Your code should never panic (the Go term for crashing the program). You should always return a non-nil error that can be safely processed by other code (e.g. the autograder). If your code panics, then the autograder might crash and be unable to give you a score.

Terminology Note: Pointers

In this project, the term “pointer” can refer to two different concepts. In this spec, we will always clarify which concept we’re referring to.

A Go memory pointer is a variable that contains a memory address of some other object in the Go runtime’s local memory. Go memory pointers are similar to pointers in C. In this project, because you cannot store persistent data in the program’s local memory, you should rarely need to use Go memory pointers.

The only scenario where Go memory pointers are required for this project are in the InitUser and GetUser constructors. The constructors create a new User object by creating a new User struct in local memory, and returning a Go memory pointer that contains the address of this User struct in local memory.

Here’s a code snippet showing how the User class works.

var alice *client.User
var err error
alice, err = client.InitUser("Alice", "password")
alice.StoreFile("FileA.txt", []byte("Some text."))

The variable alice is a Go memory pointer, containing the address of a User struct that was created by the InitUser constructor.

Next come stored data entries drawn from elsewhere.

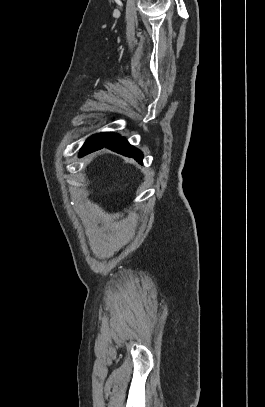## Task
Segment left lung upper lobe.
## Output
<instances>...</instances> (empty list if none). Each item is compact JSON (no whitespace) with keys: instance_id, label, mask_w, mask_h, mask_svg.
<instances>
[{"instance_id":"obj_1","label":"left lung upper lobe","mask_w":265,"mask_h":407,"mask_svg":"<svg viewBox=\"0 0 265 407\" xmlns=\"http://www.w3.org/2000/svg\"><path fill=\"white\" fill-rule=\"evenodd\" d=\"M116 136H118V134L110 133V132L98 133L96 135H93L89 139L86 140V142L84 143L80 152H85L86 150H88L89 148H91L93 146H96V145H99L102 143H106Z\"/></svg>"}]
</instances>
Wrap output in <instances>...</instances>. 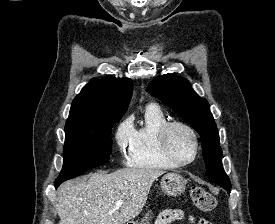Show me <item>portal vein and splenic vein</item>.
Segmentation results:
<instances>
[{
  "label": "portal vein and splenic vein",
  "mask_w": 275,
  "mask_h": 224,
  "mask_svg": "<svg viewBox=\"0 0 275 224\" xmlns=\"http://www.w3.org/2000/svg\"><path fill=\"white\" fill-rule=\"evenodd\" d=\"M122 204H123V201L119 200V201L116 202V207L120 208L122 206Z\"/></svg>",
  "instance_id": "18ae733b"
}]
</instances>
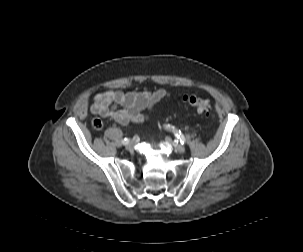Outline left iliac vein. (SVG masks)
<instances>
[{"label": "left iliac vein", "instance_id": "obj_1", "mask_svg": "<svg viewBox=\"0 0 303 252\" xmlns=\"http://www.w3.org/2000/svg\"><path fill=\"white\" fill-rule=\"evenodd\" d=\"M166 142L172 144V146L178 153H184L185 148L183 145L179 144L178 142H172L171 139L168 137L166 138Z\"/></svg>", "mask_w": 303, "mask_h": 252}]
</instances>
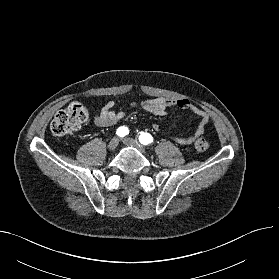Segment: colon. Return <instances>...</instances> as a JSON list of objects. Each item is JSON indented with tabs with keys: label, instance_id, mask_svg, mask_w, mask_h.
I'll return each mask as SVG.
<instances>
[{
	"label": "colon",
	"instance_id": "colon-1",
	"mask_svg": "<svg viewBox=\"0 0 279 279\" xmlns=\"http://www.w3.org/2000/svg\"><path fill=\"white\" fill-rule=\"evenodd\" d=\"M87 118L86 107L81 102L74 101L54 116L50 129L56 136L71 135L82 127ZM208 147L209 144L204 138H199L195 142V149L198 152H204Z\"/></svg>",
	"mask_w": 279,
	"mask_h": 279
}]
</instances>
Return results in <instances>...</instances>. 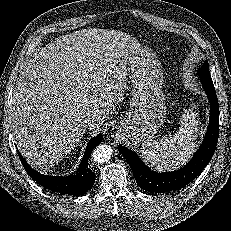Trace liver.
<instances>
[{"mask_svg":"<svg viewBox=\"0 0 231 231\" xmlns=\"http://www.w3.org/2000/svg\"><path fill=\"white\" fill-rule=\"evenodd\" d=\"M140 48L127 33L87 28L55 38L34 56L18 77L10 115L31 166L47 170L60 162L83 138L87 120L104 122L114 112L126 89V61Z\"/></svg>","mask_w":231,"mask_h":231,"instance_id":"6515ba94","label":"liver"}]
</instances>
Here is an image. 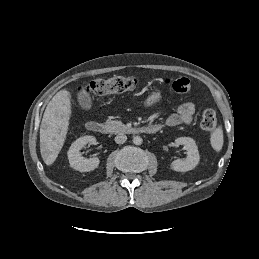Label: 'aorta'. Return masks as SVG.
Segmentation results:
<instances>
[{"label":"aorta","mask_w":259,"mask_h":259,"mask_svg":"<svg viewBox=\"0 0 259 259\" xmlns=\"http://www.w3.org/2000/svg\"><path fill=\"white\" fill-rule=\"evenodd\" d=\"M142 142H143V140H142V138H141L140 136H134V137H133V143H134L135 145H141Z\"/></svg>","instance_id":"aorta-1"}]
</instances>
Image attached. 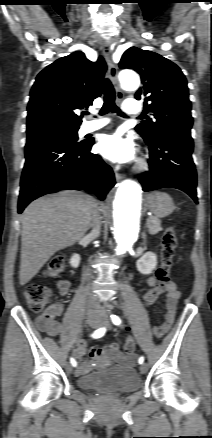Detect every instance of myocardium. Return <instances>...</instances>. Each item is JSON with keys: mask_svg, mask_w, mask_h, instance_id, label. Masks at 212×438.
Listing matches in <instances>:
<instances>
[{"mask_svg": "<svg viewBox=\"0 0 212 438\" xmlns=\"http://www.w3.org/2000/svg\"><path fill=\"white\" fill-rule=\"evenodd\" d=\"M149 167V163L146 159L141 158L137 161L136 165H135V170L137 172H144L148 169Z\"/></svg>", "mask_w": 212, "mask_h": 438, "instance_id": "f54148a6", "label": "myocardium"}]
</instances>
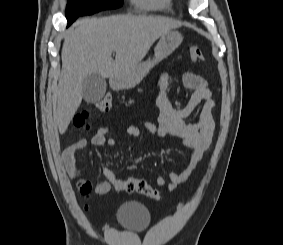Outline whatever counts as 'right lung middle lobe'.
Returning <instances> with one entry per match:
<instances>
[{"label": "right lung middle lobe", "mask_w": 283, "mask_h": 245, "mask_svg": "<svg viewBox=\"0 0 283 245\" xmlns=\"http://www.w3.org/2000/svg\"><path fill=\"white\" fill-rule=\"evenodd\" d=\"M123 0H69L66 7L68 26L79 16L121 7Z\"/></svg>", "instance_id": "obj_1"}]
</instances>
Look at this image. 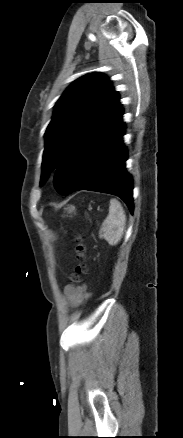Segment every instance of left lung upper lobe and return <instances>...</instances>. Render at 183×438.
<instances>
[{
	"instance_id": "obj_1",
	"label": "left lung upper lobe",
	"mask_w": 183,
	"mask_h": 438,
	"mask_svg": "<svg viewBox=\"0 0 183 438\" xmlns=\"http://www.w3.org/2000/svg\"><path fill=\"white\" fill-rule=\"evenodd\" d=\"M121 107L111 81L101 73L85 75L68 87L45 133L41 185L76 145Z\"/></svg>"
}]
</instances>
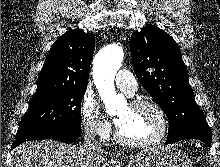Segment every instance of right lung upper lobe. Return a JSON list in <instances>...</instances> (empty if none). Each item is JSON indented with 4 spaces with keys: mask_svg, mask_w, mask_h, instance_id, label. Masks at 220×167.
<instances>
[{
    "mask_svg": "<svg viewBox=\"0 0 220 167\" xmlns=\"http://www.w3.org/2000/svg\"><path fill=\"white\" fill-rule=\"evenodd\" d=\"M94 48L93 33L70 30L63 34L50 48L32 99L64 88L87 87Z\"/></svg>",
    "mask_w": 220,
    "mask_h": 167,
    "instance_id": "1",
    "label": "right lung upper lobe"
}]
</instances>
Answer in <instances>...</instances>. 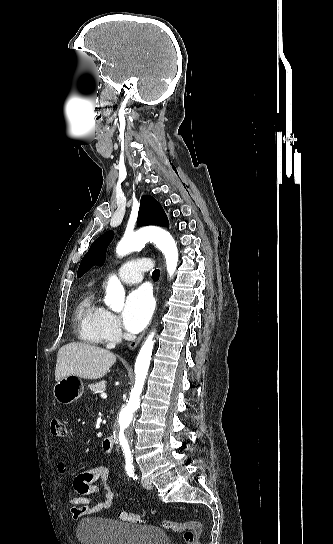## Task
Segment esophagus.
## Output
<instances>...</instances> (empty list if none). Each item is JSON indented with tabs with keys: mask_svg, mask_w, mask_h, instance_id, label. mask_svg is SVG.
Here are the masks:
<instances>
[{
	"mask_svg": "<svg viewBox=\"0 0 333 544\" xmlns=\"http://www.w3.org/2000/svg\"><path fill=\"white\" fill-rule=\"evenodd\" d=\"M162 271V269H161ZM157 296H158V286L156 287V300H157ZM147 330V329H146ZM146 330L143 331V333L138 336L134 341H132L129 345H128V350H133L137 347V345L140 343V341L142 340L143 336L145 335L146 333Z\"/></svg>",
	"mask_w": 333,
	"mask_h": 544,
	"instance_id": "34e87169",
	"label": "esophagus"
}]
</instances>
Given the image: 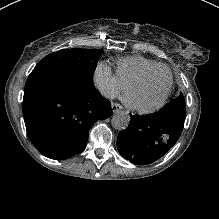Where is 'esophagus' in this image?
<instances>
[{"label":"esophagus","instance_id":"obj_1","mask_svg":"<svg viewBox=\"0 0 219 219\" xmlns=\"http://www.w3.org/2000/svg\"><path fill=\"white\" fill-rule=\"evenodd\" d=\"M111 107L113 112L120 110L122 108L120 104L114 102L111 103Z\"/></svg>","mask_w":219,"mask_h":219}]
</instances>
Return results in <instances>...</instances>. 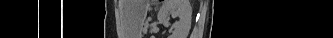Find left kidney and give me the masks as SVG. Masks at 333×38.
<instances>
[{
  "mask_svg": "<svg viewBox=\"0 0 333 38\" xmlns=\"http://www.w3.org/2000/svg\"><path fill=\"white\" fill-rule=\"evenodd\" d=\"M179 20L170 24L169 17ZM192 9L189 0H164L157 14L158 21L165 27L171 26L174 30L170 38H187L191 27Z\"/></svg>",
  "mask_w": 333,
  "mask_h": 38,
  "instance_id": "1",
  "label": "left kidney"
}]
</instances>
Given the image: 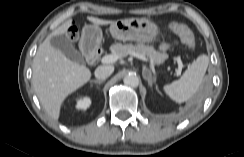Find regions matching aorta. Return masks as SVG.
<instances>
[{
  "instance_id": "aorta-1",
  "label": "aorta",
  "mask_w": 244,
  "mask_h": 157,
  "mask_svg": "<svg viewBox=\"0 0 244 157\" xmlns=\"http://www.w3.org/2000/svg\"><path fill=\"white\" fill-rule=\"evenodd\" d=\"M124 84L129 87H137L139 85V79L135 74H128L124 77Z\"/></svg>"
}]
</instances>
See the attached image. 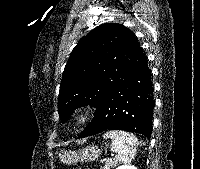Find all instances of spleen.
I'll use <instances>...</instances> for the list:
<instances>
[{
  "instance_id": "obj_1",
  "label": "spleen",
  "mask_w": 200,
  "mask_h": 169,
  "mask_svg": "<svg viewBox=\"0 0 200 169\" xmlns=\"http://www.w3.org/2000/svg\"><path fill=\"white\" fill-rule=\"evenodd\" d=\"M105 139H111V151L117 153L119 162L130 163L137 151L139 141L137 137L122 130H111L103 135Z\"/></svg>"
}]
</instances>
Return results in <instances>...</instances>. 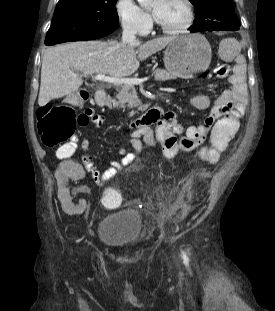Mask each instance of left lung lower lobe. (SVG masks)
<instances>
[{"label":"left lung lower lobe","instance_id":"obj_1","mask_svg":"<svg viewBox=\"0 0 275 311\" xmlns=\"http://www.w3.org/2000/svg\"><path fill=\"white\" fill-rule=\"evenodd\" d=\"M205 31H220V30H205ZM191 32H198V31L191 28Z\"/></svg>","mask_w":275,"mask_h":311}]
</instances>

StoreFile is an instance method, so you cannot call it by itself. Instead, you need to call it on an existing User object (alice in this example). This function call has access to all the instance variables in the User struct that alice points to.

Recall that in Datastore, you can store any data you want at a given UUID. If the data you choose to store is another UUID, then you’ve created a Datastore pointer. If you fetch the data at the given UUID, you will receive another UUID which references another location in Datastore.